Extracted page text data
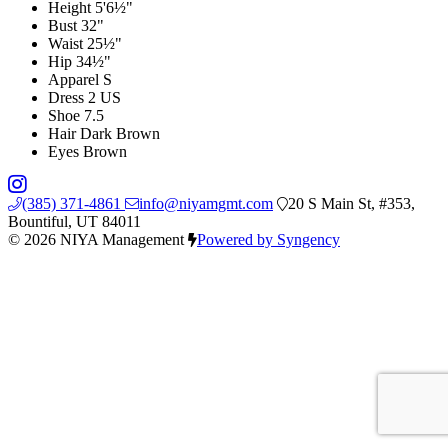
Height
5'6½"
Bust
32"
Waist
25½"
Hip
34½"
Apparel
S
Dress
2 US
Shoe
7.5
Hair
Dark Brown
Eyes
Brown
(385) 371-4861
info@niyamgmt.com
20 S Main St, #353,
Bountiful, UT 84011
© 2026 NIYA Management
Powered by Syngency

▶ [Task]:
Could you write out the records exactly while omitting every picture?

▶ [Result of this exercise]:
Height
5'6½"
Bust
32"
Waist
25½"
Hip
34½"
Apparel
S
Dress
2 US
Shoe
7.5
Hair
Dark Brown
Eyes
Brown
(385) 371-4861
info@niyamgmt.com
20 S Main St, #353,
Bountiful, UT 84011
© 2026 NIYA Management
Powered by Syngency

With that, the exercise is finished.